The proposal drew plenty of humorous reactions on social media, as well as concerns about safety or delivery employees being mistaken for intruders. Amazon said the drivers would be well-vetted, while one expert said the company has built up trust with customers and younger customers were more likely to try it out.
An in-home delivery program also falls in line with Amazon's strategy of trying to make shopping with it so convenient that consumers don't think about buying elsewhere. And with the option requiring a specific camera that it sells, the move helps Amazon tie customers even closer to its gadgets as well as the items it delivers.
Customers who want to use the service would need to be Amazon Prime members and would have to buy a camera and a Wi-Fi-connected lock from the Seattle-based company that starts at $250. Shoppers will then be able to choose in-home delivery as an option in the Amazon app.
When the delivery person shows up, they will knock first and scan the package. Amazon will make sure the person is at the right home and unlock the door. No codes or keys are needed, and the indoor camera will record the in-home delivery. The Amazon Cloud Cam also lets users watch a livestream or recorded video on Amazon's Fire tablet, Fire TV or its voice-activated Echo devices that have a video screen.

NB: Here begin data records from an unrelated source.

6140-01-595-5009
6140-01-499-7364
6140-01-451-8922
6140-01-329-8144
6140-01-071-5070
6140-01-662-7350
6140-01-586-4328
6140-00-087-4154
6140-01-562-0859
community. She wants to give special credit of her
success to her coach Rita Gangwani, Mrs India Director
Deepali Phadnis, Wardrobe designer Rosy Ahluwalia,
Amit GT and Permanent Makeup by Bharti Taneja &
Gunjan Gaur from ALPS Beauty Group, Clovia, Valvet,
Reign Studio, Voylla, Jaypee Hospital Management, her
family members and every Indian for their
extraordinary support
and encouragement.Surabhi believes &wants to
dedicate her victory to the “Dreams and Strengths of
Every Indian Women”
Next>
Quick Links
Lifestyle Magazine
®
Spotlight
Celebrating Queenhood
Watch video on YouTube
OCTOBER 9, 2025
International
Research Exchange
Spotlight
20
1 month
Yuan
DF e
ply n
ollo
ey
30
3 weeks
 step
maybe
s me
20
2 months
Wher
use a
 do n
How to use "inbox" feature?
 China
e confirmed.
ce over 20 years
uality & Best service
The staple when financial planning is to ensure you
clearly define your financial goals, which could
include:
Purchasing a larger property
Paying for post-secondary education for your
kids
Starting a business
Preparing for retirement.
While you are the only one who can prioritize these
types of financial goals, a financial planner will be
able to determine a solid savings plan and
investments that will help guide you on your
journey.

The service is likely to be more of a hit with younger families, said Timothy Carone, an associate teaching professor at University of Notre Dame's Mendoza College of Business. He said millennials are already comfortable posting photos and their whereabouts on Facebook, Instagram and other social media.

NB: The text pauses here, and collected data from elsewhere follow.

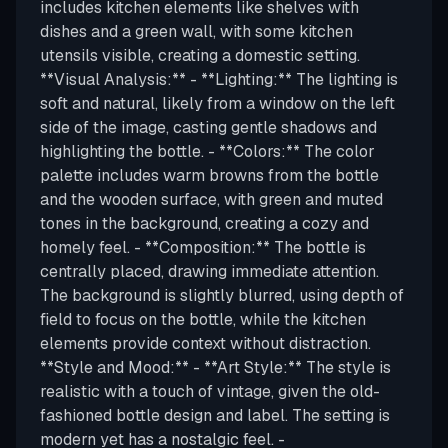
includes kitchen elements like shelves with
dishes and a green wall, with some kitchen
utensils visible, creating a domestic setting.
**Visual Analysis:** - **Lighting:** The lighting is
soft and natural, likely from a window on the left
side of the image, casting gentle shadows and
highlighting the bottle. - **Colors:** The color
palette includes warm browns from the bottle
and the wooden surface, with green and muted
tones in the background, creating a cozy and
homely feel. - **Composition:** The bottle is
centrally placed, drawing immediate attention.
The background is slightly blurred, using depth of
field to focus on the bottle, while the kitchen
elements provide context without distraction.
**Style and Mood:** - **Art Style:** The style is
realistic with a touch of vintage, given the old-
fashioned bottle design and label. The setting is
modern yet has a nostalgic feel. -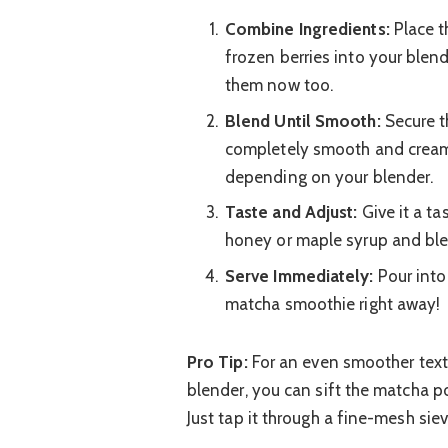
Combine Ingredients:
Place t
frozen berries into your blend
them now too.
Blend Until Smooth:
Secure th
completely smooth and cream
depending on your blender.
Taste and Adjust:
Give it a tas
honey or maple syrup and blen
Serve Immediately:
Pour into
matcha smoothie right away!
Pro Tip:
For an even smoother textu
blender, you can sift the matcha po
Just tap it through a fine-mesh siev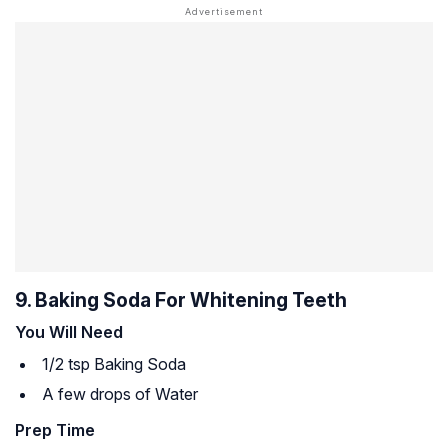
9. Baking Soda For Whitening Teeth
You Will Need
1/2 tsp Baking Soda
A few drops of Water
Prep Time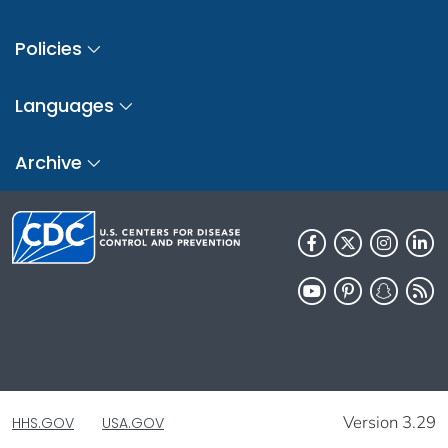
Policies
Languages
Archive
Version 3.29
HHS.GOV
USA.GOV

"They're less concerned about privacy than older generations are," Carone said.
Walmart is testing a similar service in California's Silicon Valley, which lets delivery people drop off packages or stock the fridge with groceries bought from Walmart.com. The delivery person is given a one-time code to open the door and Walmart said customers will get an alert on their smartphones when someone enters.

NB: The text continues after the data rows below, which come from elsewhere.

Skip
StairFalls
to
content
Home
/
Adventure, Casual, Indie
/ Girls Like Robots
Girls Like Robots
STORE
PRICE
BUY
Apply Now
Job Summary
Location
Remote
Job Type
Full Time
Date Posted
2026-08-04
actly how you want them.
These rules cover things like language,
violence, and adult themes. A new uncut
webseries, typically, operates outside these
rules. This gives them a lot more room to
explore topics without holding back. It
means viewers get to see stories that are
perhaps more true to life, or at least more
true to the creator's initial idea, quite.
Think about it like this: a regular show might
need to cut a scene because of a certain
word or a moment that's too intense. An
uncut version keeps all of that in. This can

For Amazon, the in-home delivery service helps it enter the fast-growing home security camera market, competing with Google's Nest cameras, said Martin Garner, a device and internet analyst at CCS Insight. Tying the camera in with the in-home delivery service gives people a reason to buy it, said Garner.
"They've been on a mission to do this," said Garner.
Amazon.com Inc. said in-home delivery will be available Nov. 8 in 37 cities, including Atlanta, Cleveland and Denver. The company says the service is covered by the Amazon Key Happiness Guarantee, which applies to delivery issues, property damage or theft. And Amazon said the deliveries are carried out by drivers who are vetted with background checks and driving record reviews.
The company said the smart lock can also be used to let in out-of-town guests who want to make themselves at home. And in the coming months, it can be used to grant access to housekeepers to scrub the kitchen or dog walkers to take your furry friend for a stroll.
But for package deliveries, you may need to keep your dogs and cats a bit contained: Amazon doesn't recommend using the in-home delivery service if pets can get to the front door on delivery day.